Driving research of Myalgic Encephalomyelitis / Chronic Fatigue Syndrome (ME / CFS),
Post Treatment Lyme Disease Syndrome (PTLDS), Fibromyalgia and Post COVID .

Deep Assessment of Neuroinflammation
Using CNS Imaging and Analysis of CSF, Blood, Saliva Samples

To explore the hypothesis that deranged flow of the cerebrospinal fluid (CSF) due to craniocervical obstructions and/or instability may cause deranged intracranial pressure (ICP), neuroinflammation and cardinal symptoms of ME/CFS.
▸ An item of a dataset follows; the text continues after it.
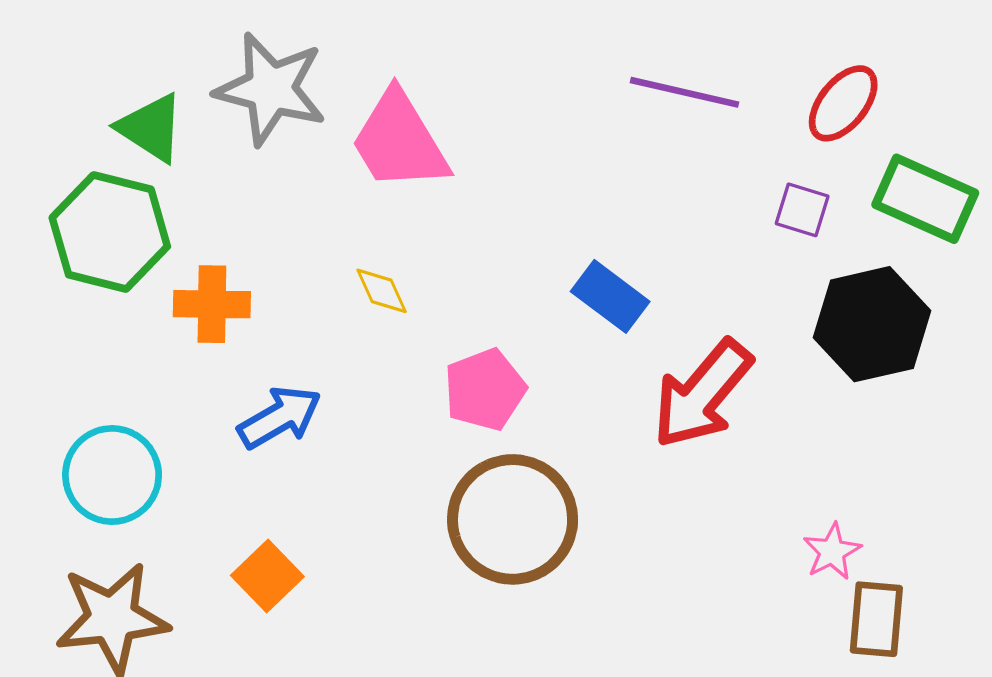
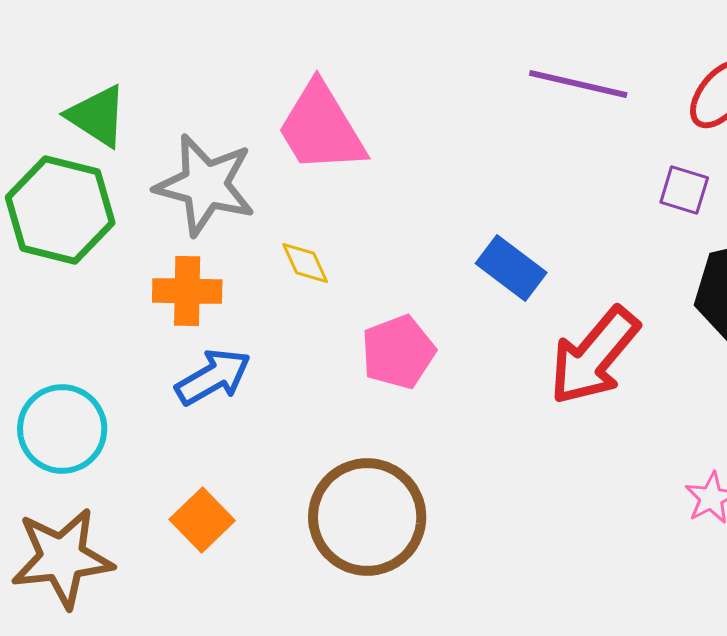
gray star: (271, 89) -> (205, 185), moved
orange cross: (212, 304) -> (187, 291), moved
brown circle: (513, 519) -> (367, 517), moved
  • Jonas Bergquist in collaboration with the Haravard CRC

Our study will be the first to systematically measure CNS structural abnormalities in a large ME/CFS case-control study using gold-standard methods. It will Highlight CSF pressure, structural abnormalities, and neuroinflammation, with pathophysiological implementations in ME/CFS. Added to this will be collected biospecimens to perform extensive state-of-the art analyses with the ambition to identify diagnostic and prognostic biomarkers

The IRB review will kick off shortly.

 

STUDY HYPOTHESIS AND DESCRIPTION

The overall aim is to explore the hypothesis that deranged flow of the cerebrospinal fluid (CSF) due to craniocervical obstructions and/or instability may cause deranged intracranial pressure (ICP), neuroinflammation and cardinal symptoms of ME/CFS. If this hypothesis proves true it opens a new research area in ME/CFS and hopes for effective treatment to regulate ICP and relieve symptoms associated with ME/CFS. This study will make use of CNS imaging and analysis of CSF, blood, saliva samples, and will identify proteomic and metabolomic biomarkers of the disease, a highly needed tool in the diagnostic and prognostic process. By the combination of more detailed clinical examination and evaluation and multiOmics biomarker analysis we will be able to provide a more individually adapted care and hopefully cure.

OBJECTIVES

  • Characterize prevalence and severity of CNS structural abnormalities using T1/T2 structural magnetic resonance imaging (MRI).
  • Characterize neuroinflammation by CSF composition analyses and dual MRI/MRS examination.
  • Characterize CSF pressure and flow using invasive and noninvasive techniques.
  • Identify biomarkers of the disease by extensive and detailed analyses of CSF, blood and saliva, using proteomics and metabolomics.